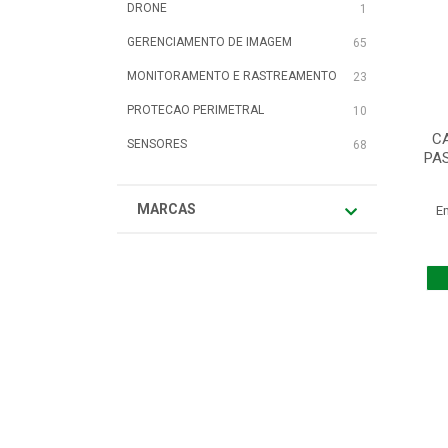
DRONE
1
GERENCIAMENTO DE IMAGEM
65
MONITORAMENTO E RASTREAMENTO
23
PROTECAO PERIMETRAL
10
C
SENSORES
68
PA
MARCAS
E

________________________

__Your objective__: Please copy the data above exactly, omitting the pictures.

__Task solution__:
DRONE
1
GERENCIAMENTO DE IMAGEM
65
MONITORAMENTO E RASTREAMENTO
23
PROTECAO PERIMETRAL
10
C
SENSORES
68
PA
MARCAS
E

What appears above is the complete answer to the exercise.